Requirement: Reproduce exactly, and solely, the lines running from the top of the data below through the line with "Basis-Dieselzuschlag als PDF", both inclusive. Omit pictures.

Source records:

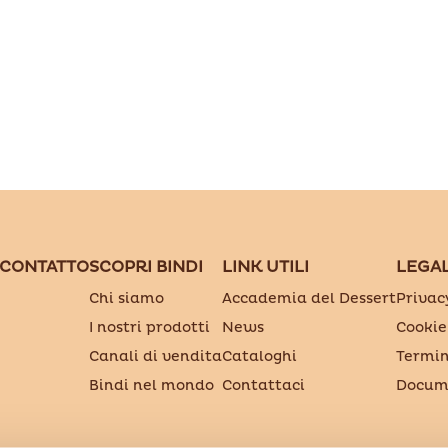
 CONTATTO
SCOPRI BINDI
LINK UTILI
LEGA
Chi siamo
Accademia del Dessert
Privac
I nostri prodotti
News
Cookie
Canali di vendita
Cataloghi
Termin
Bindi nel mondo
Contattaci
Docume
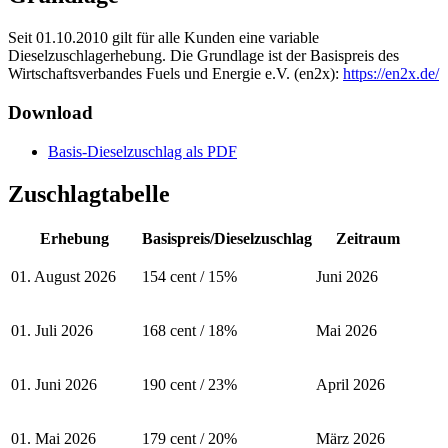
Seit 01.10.2010 gilt für alle Kunden eine variable
Dieselzuschlagerhebung. Die Grundlage ist der Basispreis des
Wirtschaftsverbandes Fuels und Energie e.V. (en2x):
https://en2x.de/
Download
Basis-Dieselzuschlag als PDF
Zuschlagtabelle
Erhebung
Basispreis/Dieselzuschlag
Zeitraum
01. August 2026
154 cent / 15%
Juni 2026
01. Juli 2026
168 cent / 18%
Mai 2026
01. Juni 2026
190 cent / 23%
April 2026
01. Mai 2026
179 cent / 20%
März 2026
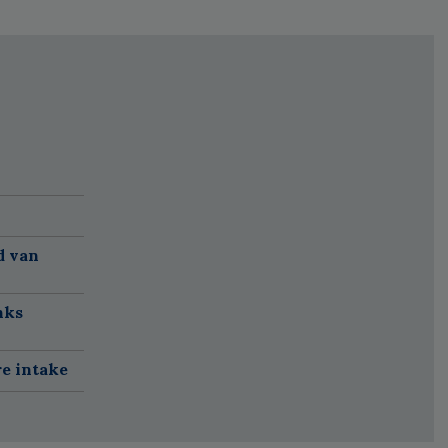
d van
nks
re intake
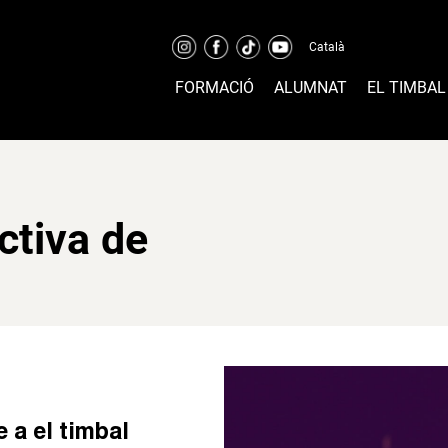
Català
FORMACIÓ
ALUMNAT
EL TIMBAL
ctiva de
 a el timbal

Response area:
 CONTATTO
SCOPRI BINDI
LINK UTILI
LEGA
Chi siamo
Accademia del Dessert
Privac
I nostri prodotti
News
Cookie
Canali di vendita
Cataloghi
Termin
Bindi nel mondo
Contattaci
Docume
Seit 01.10.2010 gilt für alle Kunden eine variable
Dieselzuschlagerhebung. Die Grundlage ist der Basispreis des
Wirtschaftsverbandes Fuels und Energie e.V. (en2x):
https://en2x.de/
Download
Basis-Dieselzuschlag als PDF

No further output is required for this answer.